Older blog entries for cinamod (starting at number 8)

While Raph has a few good points in his most recent blog, I can't help but be more pragmatic.

When we examine real-world use cases with regard to handling MSWord documents (most importantly in places where MSWord doesn't exist), I've come to the following 3 use cases:

1) Viewing: User wants to view the content of the document. Formatting doesn't have to be lossless, as the formatting is generally grossly secondary to content. An intermediate format such as HTML, TeX, or plaintext will serve well here, as they pass the "close enough" test.

2) Editing: User wants not only to view the document (ideally in a lossless fashion) and be able to remove and append content as necessary. The intermediate format would have to be losslessly interchangable with MSWord, and the layout engine would have to produce (nearly) identical results as MSWord (whose layout engines aren't even truly compatible between version releases). Here, you want a tool such as AbiWord, OpenOffice, KWord, ... These tools all have the ability to do WYSIWYG printing, and are thus able to produce PDF and PS versions of their contents. Note that these tools aren't perfect yet, but do a good job and can be readily improved upon.

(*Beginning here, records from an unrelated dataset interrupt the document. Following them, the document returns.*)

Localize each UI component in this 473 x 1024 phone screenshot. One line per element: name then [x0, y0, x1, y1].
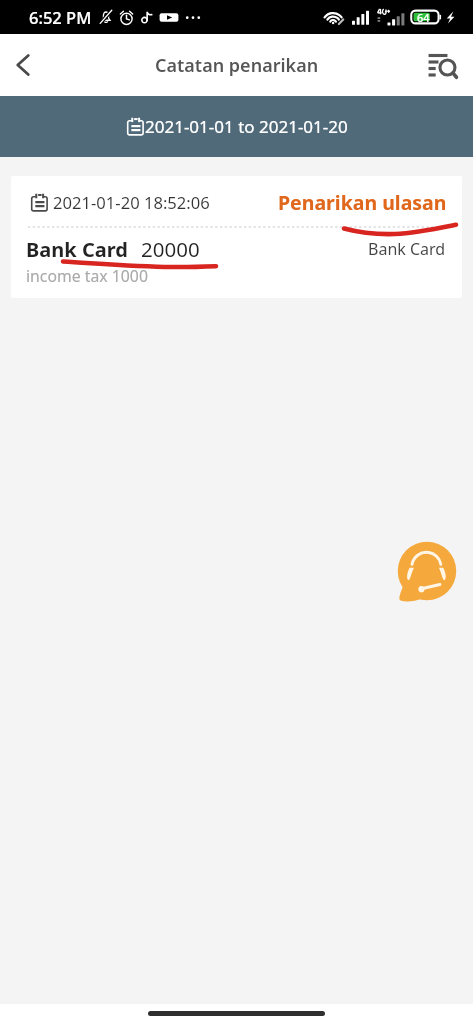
- button[interactable]: 2021-01-20 18:52:06: [11, 176, 462, 298]
- staticText: Penarikan ulasan: [278, 189, 447, 216]
- staticText: Bank Card: [26, 236, 128, 263]
- staticText: income tax 1000: [26, 265, 148, 287]
- button[interactable]: Customer service: [394, 538, 460, 604]
- staticText: 64: [417, 10, 430, 25]
- staticText: Bank Card: [368, 238, 446, 260]
- staticText: 2021-01-01 to 2021-01-20: [145, 115, 348, 138]
- button[interactable]: 2021-01-01 to 2021-01-20: [0, 96, 473, 157]
- staticText: 6:52 PM: [29, 6, 92, 28]
- button[interactable]: Back: [0, 42, 46, 88]
- staticText: 2021-01-20 18:52:06: [53, 191, 210, 214]
- staticText: 20000: [141, 235, 200, 263]
- button[interactable]: Search records: [420, 43, 464, 87]
- staticText: Catatan penarikan: [155, 53, 319, 78]
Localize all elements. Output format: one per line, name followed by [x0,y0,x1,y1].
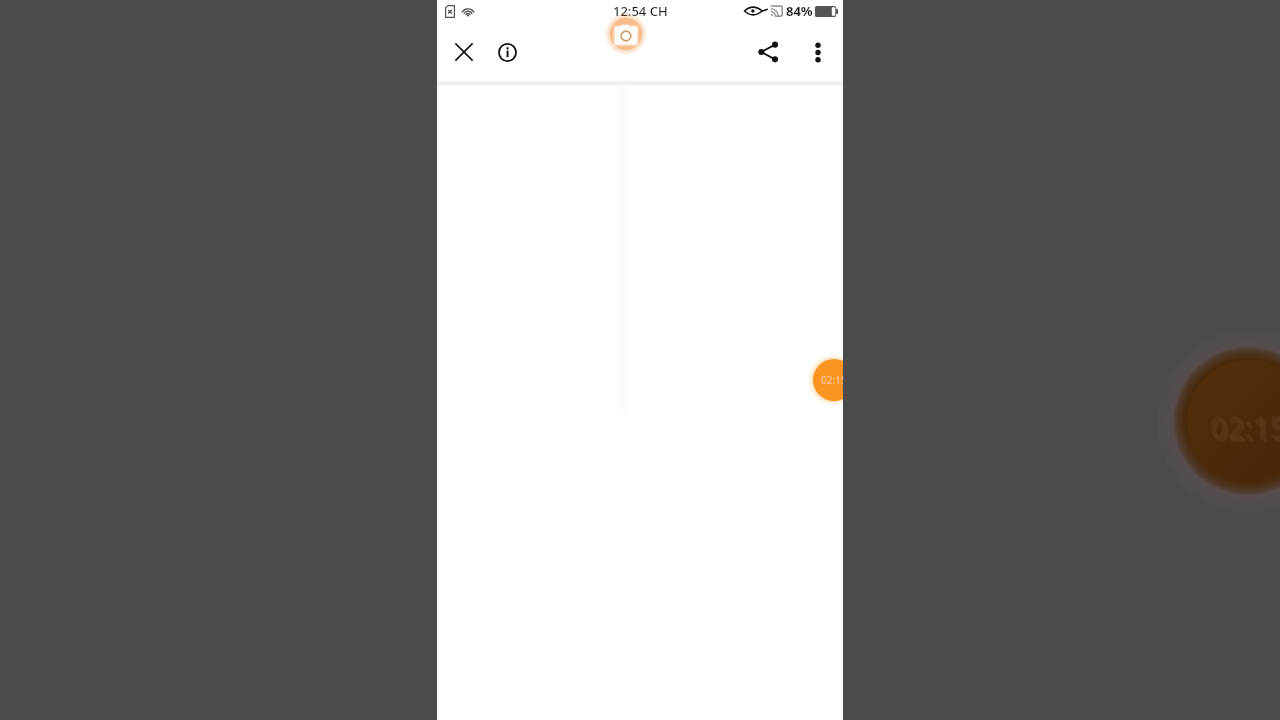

Raph conjectures that it might be useful to have a third option:

3) View losslessly. Layout engine would have to produce identical results to MSWord (see above #2 caveat) and produce an image of the document. PDF, PS, PNG all are good output formats for this use case.

Now, as far as most end-users (secretary, student) are generally concerned, the third use case hardly (if ever) exists or applies. However, in a server setup, it might be useful for #3 to exist for things like batch processing and archival. So let's keep it in for now.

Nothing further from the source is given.